= Requirement =
Exact copies of all the lines below are needed, without the pictures.

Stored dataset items
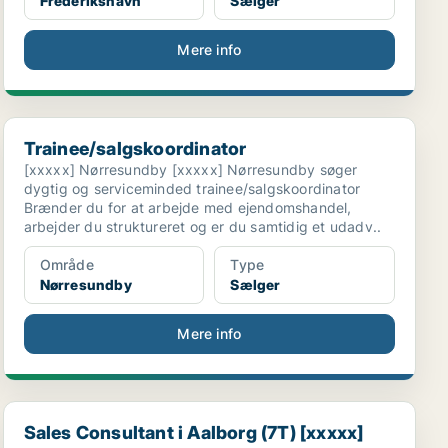
Frederikshavn
Sælger
Mere info
Trainee/salgskoordinator
Trainee/salgskoordinator
[xxxxx] Nørresundby [xxxxx] Nørresundby søger
dygtig og serviceminded trainee/salgskoordinator
Brænder du for at arbejde med ejendomshandel,
arbejder du struktureret og er du samtidig et udadv..
Område
Type
Nørresundby
Sælger
Mere info
Sales Consultant i Aalborg (7T) [xxxxx]
Sales Consultant i Aalborg (7T) [xxxxx]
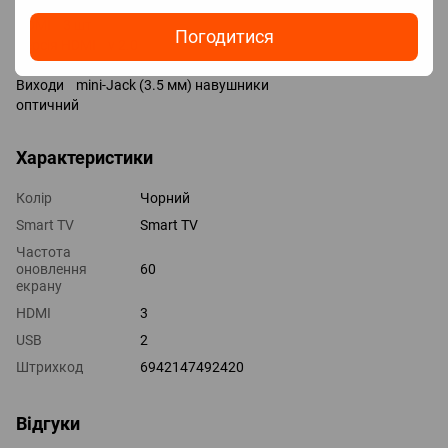
композитний
HDMI 3 шт
Погодитися
Версія HDMI v 2.0
Технології HDMI ALLM, VRR, eARC
Виходи mini-Jack (3.5 мм) навушники
оптичний
Характеристики
Колір
Чорний
Smart TV
Smart TV
Частота
оновлення
60
екрану
HDMI
3
USB
2
Штрихкод
6942147492420
Відгуки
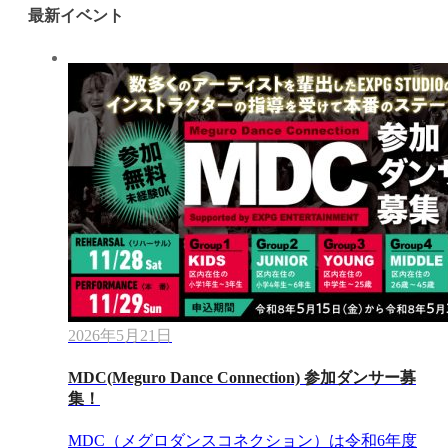
最新イベント
2026年5月21日
MDC(Meguro Dance Connection) 参加ダンサー募
集！
MDC（メグロダンスコネクション）は令和6年度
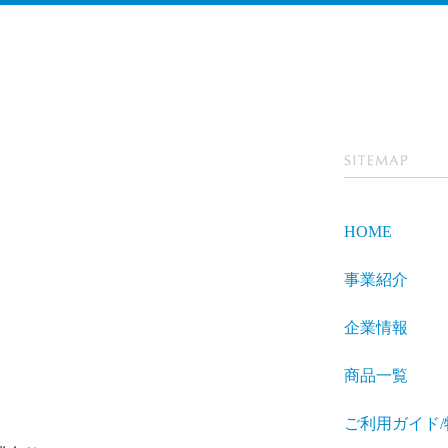
SITEMA
P
HOME
事業紹介
企業情報
商品一覧
ご利用ガイド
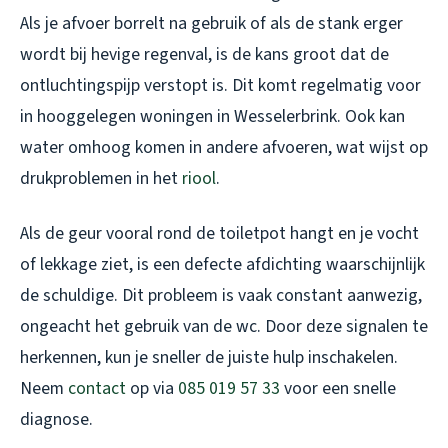
Als je afvoer borrelt na gebruik of als de stank erger
wordt bij hevige regenval, is de kans groot dat de
ontluchtingspijp verstopt is. Dit komt regelmatig voor
in hooggelegen woningen in Wesselerbrink. Ook kan
water omhoog komen in andere afvoeren, wat wijst op
drukproblemen in het
riool
.
Als de geur vooral rond de toiletpot hangt en je vocht
of lekkage ziet, is een defecte afdichting waarschijnlijk
de schuldige. Dit probleem is vaak constant aanwezig,
ongeacht het gebruik van de wc. Door deze signalen te
herkennen, kun je sneller de juiste hulp inschakelen.
Neem
contact
op via
085 019 57 33
voor een snelle
diagnose.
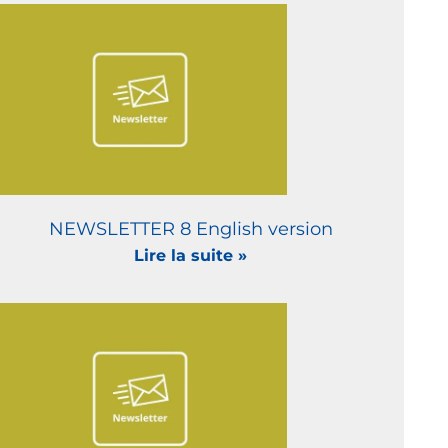
NEWSLETTER 8 English version
Lire la suite »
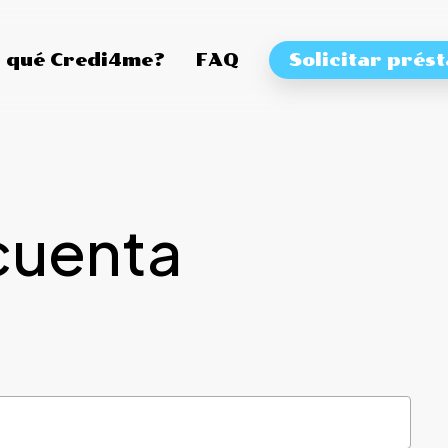
 qué Credi4me?
FAQ
Solicitar prés
cuenta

= Finished task =
Frederikshavn
Sælger
Mere info
Trainee/salgskoordinator
Trainee/salgskoordinator
[xxxxx] Nørresundby [xxxxx] Nørresundby søger
dygtig og serviceminded trainee/salgskoordinator
Brænder du for at arbejde med ejendomshandel,
arbejder du struktureret og er du samtidig et udadv..
Område
Type
Nørresundby
Sælger
Mere info
Sales Consultant i Aalborg (7T) [xxxxx]
Sales Consultant i Aalborg (7T) [xxxxx]
композитний
HDMI 3 шт
Погодитися
Версія HDMI v 2.0
Технології HDMI ALLM, VRR, eARC
Виходи mini-Jack (3.5 мм) навушники
оптичний
Характеристики
Колір
Чорний
Smart TV
Smart TV
Частота
оновлення
60
екрану
HDMI
3
USB
2
Штрихкод
6942147492420
Відгуки
最新イベント
2026年5月21日
MDC(Meguro Dance Connection) 参加ダンサー募
集！
MDC（メグロダンスコネクション）は令和6年度
SITEMA
P
HOME
事業紹介
企業情報
商品一覧
ご利用ガイド
Als je afvoer borrelt na gebruik of als de stank erger
wordt bij hevige regenval, is de kans groot dat de
ontluchtingspijp verstopt is. Dit komt regelmatig voor
in hooggelegen woningen in Wesselerbrink. Ook kan
water omhoog komen in andere afvoeren, wat wijst op
drukproblemen in het
riool
.
Als de geur vooral rond de toiletpot hangt en je vocht
of lekkage ziet, is een defecte afdichting waarschijnlijk
de schuldige. Dit probleem is vaak constant aanwezig,
ongeacht het gebruik van de wc. Door deze signalen te
herkennen, kun je sneller de juiste hulp inschakelen.
Neem
contact
op via
085 019 57 33
voor een snelle
diagnose.
NEWSLETTER 8 English version
Lire la suite »
 qué Credi4me?
FAQ
Solicitar prés
cuenta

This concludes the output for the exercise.